This is another imitation learning paper, in the flavor of generative adversarial imitation learning where inverse reinforcement learning is not needed (or at least, avoiding IRL's weaknesses). The interesting part about this paper is the definition of a new problem setting: third-person imitation learning. Rather than observing the expert trajectories directly (in "first person"), the agent now only observes them in "third person."
Their official definition is concisely stated in Section 4. Note in particular that they assume two Markov Decision Processes. Here's another way of framing it:
Here third-person refers to training an agent to correctly achieve a simple goal in a simple environment when it is provided a demonstration of a teacher achieving the same goal but from a different viewpoint; and unsupervised refers to the fact that the agent receives only these third-person demonstrations, and is not provided a correspondence between teacher states and student states.
Why is their work unique? They argue:
This past work, however, is not directly applicable to the third person imitation learning setting. In third-person imitation learning, the observations and actions obtained from the demonstrations are not the same as what the imitator agent will be faced with.
A notable challenge is that we need to be sure that we're defining an "interesting-enough" problem. The third-person setting has to be notably different from the first-person setting.
Their algorithm combines two related works:
- Domain confusion, from computer vision (unfortunately, I'm not familiar with this).
- Generative adversarial networks (OK, I know this, a bit!).
And they benchmark on three Mujoco problems, with TRPO as the expert:
- Pointmass (expert trajectories are at a different angle)
- Reacher (same as Pointmass)
- Pendulum (expert trajectories are in a different color)
This might not sound much harder to humans, since we can relate different angles and colors easily, but this is at the pixel level and the computer only sees pixels. OK, this sounds reasonably convincing to me. And also, their algorithm only looks at raw sensory data, where no features are available. This is pretty much the bare minimum requirement nowadays.
Their algorithm requires a cost function formulation. They base it on GAIL by adding more terms to the agent's objective (which for GAIL is to maximize the discriminator's cross entropy, i.e. make the discriminator perform poorly in classification, since classifiers are supposed to minimize cross entropy). They say that GAIL will not do well in the third-person setting since the discriminator can tell the difference between the two settings, but they should have run an experiment to prove that.
OK, so how do they resolve this? This is a bit confusing for me. They argue that they can split up a deep network into two parts: a feature extractor and a classifier. This seems wrong to me, because all weights do contribute to the final classification and to feature extraction. As a general rule I can agree that features are extracted in the first few layers, but I don't see why they can declare a hard split. The notation in this paper is also confusing. EDIT: after thinking about it, why not use two separate networks, and have the output from the feature extractor be input to the second one?

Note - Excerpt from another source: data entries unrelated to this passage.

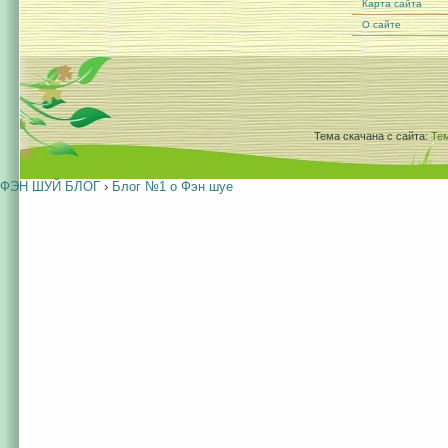
Карта сайта
О сайте
Тема скачана с сайта:
Те
ФЭН ШУЙ БЛОГ
›
Блог №1 о Фэн шуе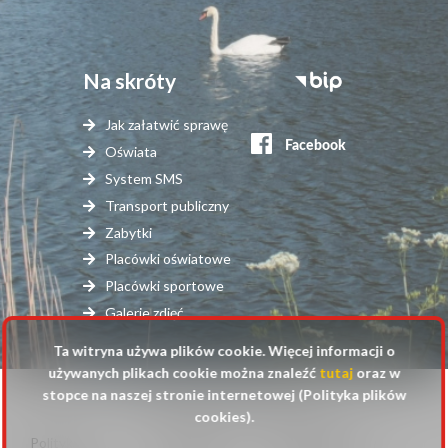
Na skróty
Stopka
serwisy
Jak załatwić sprawę
zewnętrzne
Oświata
System SMS
Transport publiczny
Zabytki
Placówki oświatowe
Placówki sportowe
Galerie zdjęć
Ta witryna używa plików cookie. Więcej informacji o
używanych plikach cookie można znaleźć
tutaj
oraz w
stopce na naszej stronie internetowej (Polityka plików
© 2025 Urząd Gminy Raszyn
cookies).
Polityka
Mapa
Polityka plików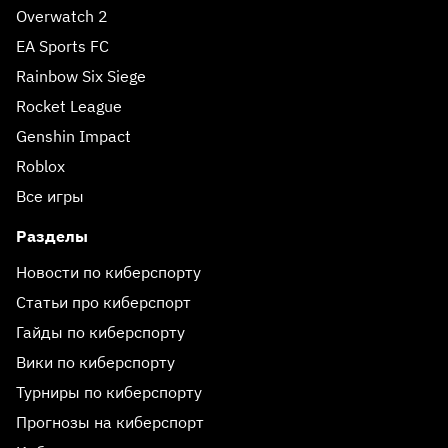
Overwatch 2
EA Sports FC
Rainbow Six Siege
Rocket League
Genshin Impact
Roblox
Все игры
Разделы
Новости по киберспорту
Статьи про киберспорт
Гайды по киберспорту
Вики по киберспорту
Турниры по киберспорту
Прогнозы на киберспорт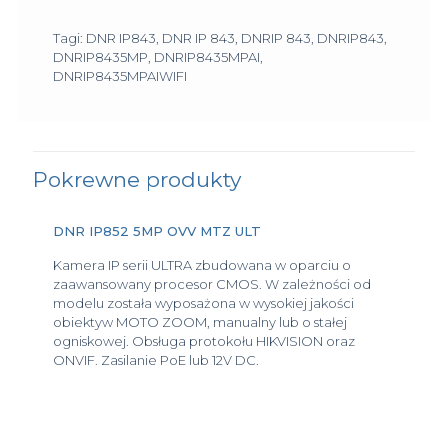
Tagi: DNR IP843, DNR IP 843, DNRIP 843, DNRIP843,
DNRIP8435MP, DNRIP8435MPAI,
DNRIP8435MPAIWIFI
Pokrewne produkty
DNR IP852 5MP OVV MTZ ULT
Kamera IP serii ULTRA zbudowana w oparciu o
zaawansowany procesor CMOS. W zależności od
modelu została wyposażona w wysokiej jakości
obiektyw MOTO ZOOM, manualny lub o stałej
ogniskowej. Obsługa protokołu HIKVISION oraz
ONVIF. Zasilanie PoE lub 12V DC.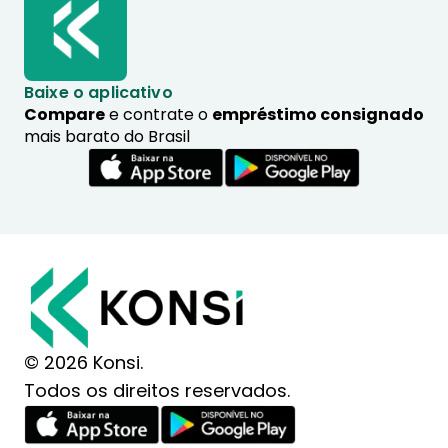
Baixe o aplicativo
Compare
e contrate o
empréstimo consignado
mais barato do Brasil
© 2026 Konsi.
Todos os direitos reservados.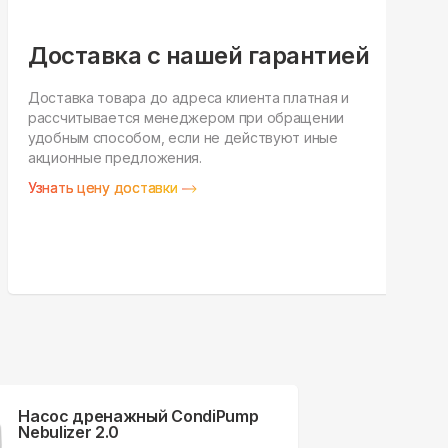
Доставка с нашей гарантией
Доставка товара до адреса клиента платная и
рассчитывается менеджером при обращении
Н
удобным способом, если не действуют иные
п
акционные предложения.
у
Узнать цену доставки
З
Насос дренажный CondiPump
Nebulizer 2.0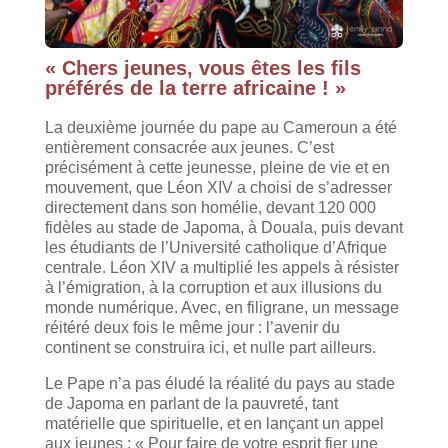
« Chers jeunes, vous êtes les fils
préférés de la terre africaine ! »
La deuxième journée du pape au Cameroun a été
entièrement consacrée aux jeunes. C’est
précisément à cette jeunesse, pleine de vie et en
mouvement, que Léon XIV a choisi de s’adresser
directement dans son homélie, devant 120 000
fidèles au stade de Japoma, à Douala, puis devant
les étudiants de l’Université catholique d’Afrique
centrale. Léon XIV a multiplié les appels à résister
à l’émigration, à la corruption et aux illusions du
monde numérique. Avec, en filigrane, un message
réitéré deux fois le même jour : l’avenir du
continent se construira ici, et nulle part ailleurs.
Le Pape n’a pas éludé la réalité du pays au stade
de Japoma en parlant de la pauvreté, tant
matérielle que spirituelle, et en lançant un appel
aux jeunes : « Pour faire de votre esprit fier une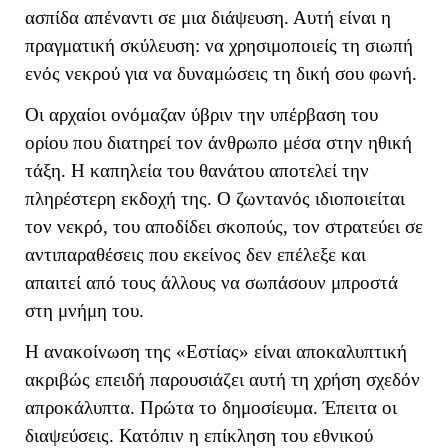
ασπίδα απέναντι σε μια διάψευση. Αυτή είναι η
πραγματική σκύλευση: να χρησιμοποιείς τη σιωπή
ενός νεκρού για να δυναμώσεις τη δική σου φωνή.
Οι αρχαίοι ονόμαζαν ύβριν την υπέρβαση του
ορίου που διατηρεί τον άνθρωπο μέσα στην ηθική
τάξη. Η καπηλεία του θανάτου αποτελεί την
πληρέστερη εκδοχή της. Ο ζωντανός ιδιοποιείται
τον νεκρό, του αποδίδει σκοπούς, τον στρατεύει σε
αντιπαραθέσεις που εκείνος δεν επέλεξε και
απαιτεί από τους άλλους να σωπάσουν μπροστά
στη μνήμη του.
Η ανακοίνωση της «Εστίας» είναι αποκαλυπτική
ακριβώς επειδή παρουσιάζει αυτή τη χρήση σχεδόν
απροκάλυπτα. Πρώτα το δημοσίευμα. Έπειτα οι
διαψεύσεις. Κατόπιν η επίκληση του εθνικού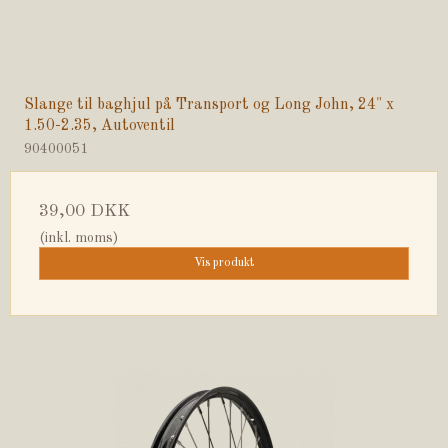
Slange til baghjul på Transport og Long John, 24" x
1.50-2.35, Autoventil
90400051
39,00 DKK
(inkl. moms)
Vis produkt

It looks like they're arguing this by adding in a mutual information criteria. Unfortunately, it mostly reflects me to other literature. I think the "domain confusion" intuition is that the discriminator will be confused about which policy the inputs (i.e. states) came from.

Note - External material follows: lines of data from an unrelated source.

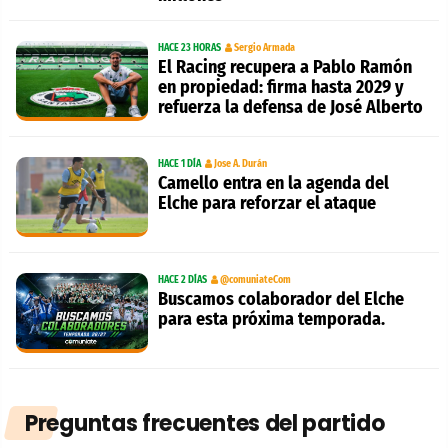
HACE 23 HORAS
Sergio Armada
El Racing recupera a Pablo Ramón
en propiedad: firma hasta 2029 y
refuerza la defensa de José Alberto
HACE 1 DÍA
Jose A. Durán
Camello entra en la agenda del
Elche para reforzar el ataque
HACE 2 DÍAS
@comuniateCom
Buscamos colaborador del Elche
para esta próxima temporada.
Preguntas frecuentes del partido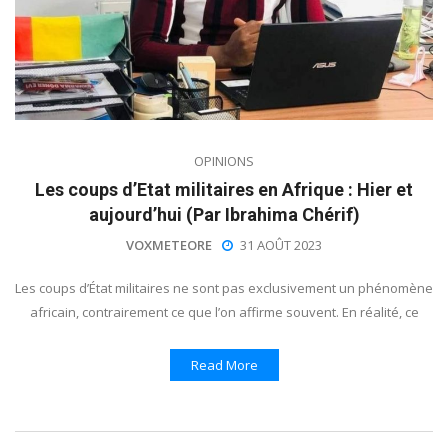
OPINIONS
Les coups d’Etat militaires en Afrique : Hier et
aujourd’hui (Par Ibrahima Chérif)
VOXMETEORE
31 AOÛT 2023
Les coups d’État militaires ne sont pas exclusivement un phénomène
africain, contrairement ce que l’on affirme souvent. En réalité, ce
Read More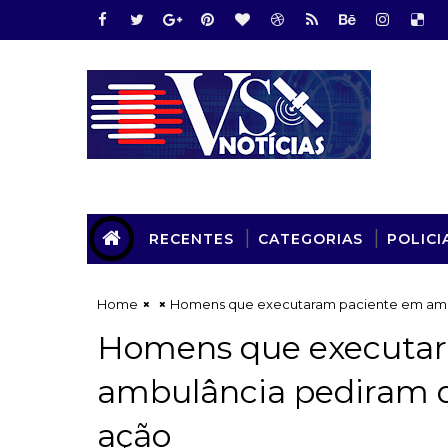
RECENTES
CATEGORIAS
POLICI
Home
Homens que executaram paciente em ambu
Homens que executa
ambulância pediram d
ação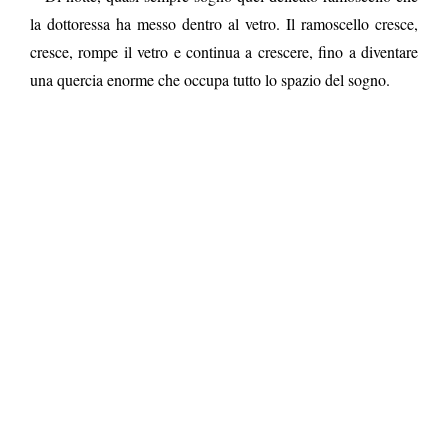
la dottoressa ha messo dentro al vetro. Il ramoscello cresce,
cresce, rompe il vetro e continua a crescere, fino a diventare
una quercia enorme che occupa tutto lo spazio del sogno.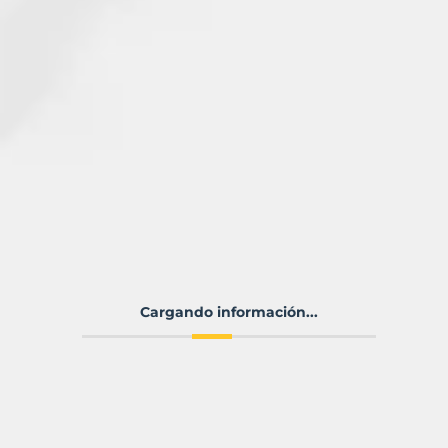
Cargando información...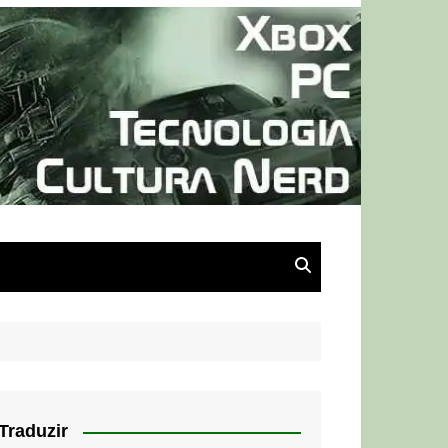
Traduzir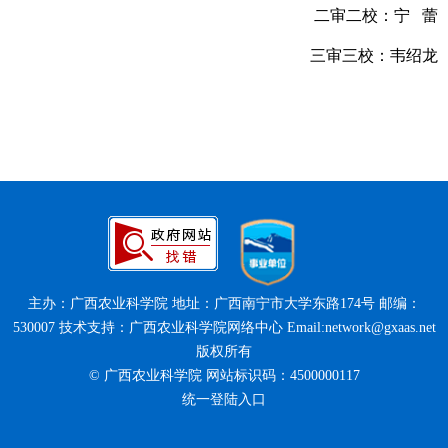
二审二校：宁 蕾
三审三校：韦绍龙
主办：广西农业科学院 地址：广西南宁市大学东路174号 邮编：
530007 技术支持：广西农业科学院网络中心 Email:network@gxaas.net
版权所有
© 广西农业科学院 网站标识码：4500000117
统一登陆入口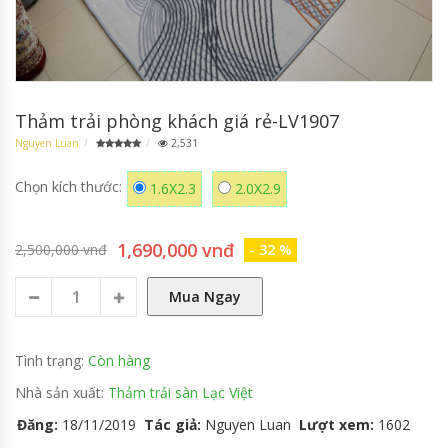
GỐI TỰA GHẾ SOFA
Thảm trải phòng khách giá rẻ-LV1907
Nguyen Luan
2,531
Chọn kích thước:
1.6X2.3
2.0X2.9
1,690,000 vnđ
2,500,000 vnđ
- 32 %
Mua Ngay
Tình trạng:
Còn hàng
Nhà sản xuất:
Thảm trải sàn Lạc Việt
Đăng:
18/11/2019
Tác giả:
Nguyen Luan
Lượt xem:
1602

They also provide two time steps, which makes sense. What's more confusing is that function G which flips the sign. Really? They have to do this to destroy the signal from backpropagation.
Yeah, I'll need to look at this in more detail.
This paper is a fast read other than the math formulation for their setting, which unfortunately mostly refers us to other work. I wonder if there are other possible new problem settings? Also, what other insights can we derive from human behavior?